A feature of lung cancer, unlike all other malignant tumors, is the fact that tumor cells immediately go directly into the systemic circulation, bypassing biological filters, and can gain a foothold in almost any organ. Due to this extended
the geography of metastasis makes every patient conduct their intensive search. The results of research in this area largely determine the future strategy of the doctor.
The identification of distant metastases, and thus the exclusion of palliative surgical interventions, is of particular importance due to the fact that a significant proportion of the patients to whom they may be offered are patients over 60 years old, who usually have pronounced age-related changes in cardiovascular disease. , respiratory systems, liver, kidneys, and in some cases their chronic diseases.
At the same time, an analysis of the autopsies of patients who died from various postoperative complications during a period of 1– months shows that in some cases surgical interventions are performed in the presence of distant hematogenous metastases (Table 4).

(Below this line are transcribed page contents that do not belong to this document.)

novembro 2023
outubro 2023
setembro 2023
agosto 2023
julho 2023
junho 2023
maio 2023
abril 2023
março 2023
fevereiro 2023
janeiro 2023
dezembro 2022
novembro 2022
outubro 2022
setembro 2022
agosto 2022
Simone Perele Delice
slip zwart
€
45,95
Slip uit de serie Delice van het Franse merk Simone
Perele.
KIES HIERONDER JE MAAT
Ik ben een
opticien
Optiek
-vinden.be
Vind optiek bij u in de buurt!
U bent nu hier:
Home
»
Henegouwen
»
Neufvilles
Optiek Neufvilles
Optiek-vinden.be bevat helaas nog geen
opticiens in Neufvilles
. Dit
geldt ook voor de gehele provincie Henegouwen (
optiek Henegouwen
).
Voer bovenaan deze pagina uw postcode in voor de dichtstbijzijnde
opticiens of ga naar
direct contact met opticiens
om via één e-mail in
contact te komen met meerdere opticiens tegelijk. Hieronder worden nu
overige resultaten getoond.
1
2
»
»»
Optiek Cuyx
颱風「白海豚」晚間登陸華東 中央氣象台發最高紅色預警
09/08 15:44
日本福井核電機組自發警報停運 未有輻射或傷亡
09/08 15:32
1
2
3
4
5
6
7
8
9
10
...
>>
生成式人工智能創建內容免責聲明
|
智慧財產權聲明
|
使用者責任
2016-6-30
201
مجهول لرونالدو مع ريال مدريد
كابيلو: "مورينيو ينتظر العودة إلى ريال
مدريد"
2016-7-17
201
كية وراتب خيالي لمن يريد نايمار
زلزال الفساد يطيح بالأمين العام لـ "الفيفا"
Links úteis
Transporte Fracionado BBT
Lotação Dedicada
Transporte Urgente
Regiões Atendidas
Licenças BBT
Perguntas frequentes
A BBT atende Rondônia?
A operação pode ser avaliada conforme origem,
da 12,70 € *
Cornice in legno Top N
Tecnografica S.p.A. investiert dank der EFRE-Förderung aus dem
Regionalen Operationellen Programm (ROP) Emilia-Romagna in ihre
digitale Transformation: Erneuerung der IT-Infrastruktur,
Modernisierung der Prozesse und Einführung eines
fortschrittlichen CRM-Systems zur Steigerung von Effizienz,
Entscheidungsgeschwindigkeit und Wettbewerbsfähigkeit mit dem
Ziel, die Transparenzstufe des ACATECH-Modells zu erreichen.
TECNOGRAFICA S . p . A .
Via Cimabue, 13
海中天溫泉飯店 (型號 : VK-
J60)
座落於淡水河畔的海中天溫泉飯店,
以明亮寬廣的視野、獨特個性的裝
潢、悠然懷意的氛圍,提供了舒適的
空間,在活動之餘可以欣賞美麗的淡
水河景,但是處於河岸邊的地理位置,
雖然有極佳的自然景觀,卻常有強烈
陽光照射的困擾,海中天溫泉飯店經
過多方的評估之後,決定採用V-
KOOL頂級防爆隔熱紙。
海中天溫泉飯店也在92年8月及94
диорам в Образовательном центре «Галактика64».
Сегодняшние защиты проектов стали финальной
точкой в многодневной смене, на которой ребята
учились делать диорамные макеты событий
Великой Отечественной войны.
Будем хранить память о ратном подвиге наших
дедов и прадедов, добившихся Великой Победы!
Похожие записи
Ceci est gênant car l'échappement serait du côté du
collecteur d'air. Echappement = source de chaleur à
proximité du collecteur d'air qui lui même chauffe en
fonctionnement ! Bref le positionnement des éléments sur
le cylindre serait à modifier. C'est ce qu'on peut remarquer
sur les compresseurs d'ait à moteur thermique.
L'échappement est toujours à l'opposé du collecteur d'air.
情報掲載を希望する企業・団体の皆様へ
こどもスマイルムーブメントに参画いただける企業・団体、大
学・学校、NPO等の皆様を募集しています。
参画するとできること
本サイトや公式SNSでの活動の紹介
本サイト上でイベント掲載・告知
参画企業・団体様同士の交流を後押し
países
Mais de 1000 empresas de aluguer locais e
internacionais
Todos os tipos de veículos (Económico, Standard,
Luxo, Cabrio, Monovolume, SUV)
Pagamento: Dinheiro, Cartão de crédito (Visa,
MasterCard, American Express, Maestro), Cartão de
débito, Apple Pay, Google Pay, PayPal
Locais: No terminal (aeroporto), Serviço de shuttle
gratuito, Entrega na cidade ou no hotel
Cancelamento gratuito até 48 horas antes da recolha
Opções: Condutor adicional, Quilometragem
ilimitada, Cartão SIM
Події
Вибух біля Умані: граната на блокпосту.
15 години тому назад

According to the generalized data of thirteen domestic and foreign authors, approximately one in four of the seemingly “radically” operated patients has distant metastases. Moreover, all authors agree that the prevalence of the primary tumor, the state of the intrathoracic lymph nodes, the histological form of the neoplasm have a significant impact on the detection of distant metastases. Thus, our data showed that with locally advanced forms of lung cancer, the error in determining the M descriptor before the operation reaches 38%, and with poorly differentiated forms of the tumor, it can exceed even 40%.
It must be emphasized that even with the most thorough analysis of the patient’s complaints, the results of a physical and routine X-ray examination, only 13.4% to 3% of patients with distant metastases can be identified. In 10% of patients with lung cancer, asymptomatic foci of bone lesions are found in 20% of patients with brain metastases, there is no neurological symptoms in patients with secondary foci in the liver and more than 50% of cases with damage to the kidneys and adrenal glands are asymptomatic. Even more disappointing are the results of studies conducted at the clinic of thoracic surgery of the Military Medical Academy, which showed that the possibility of metastasis of lung cancer to the liver, kidneys and adrenal glands on the basis of physical examination data could be assumed only in 8.9% of histologically confirmed cases.Finally, under the mask of metastases, paraneoplastic syndromes and concomitant somatic diseases are often hidden, which can lead to an overestimation of the spread of the tumor. So according to R. Lamaze et al. (1985) neurological symptoms unrelated to metastases occur in patients with lung cancer in 50% of cases.
Therefore, in the course of further examination it is necessary to confirm or to reject clinical and radiological assumptions about metastasis to distant organs and tissues, to reveal hidden metastases occurring.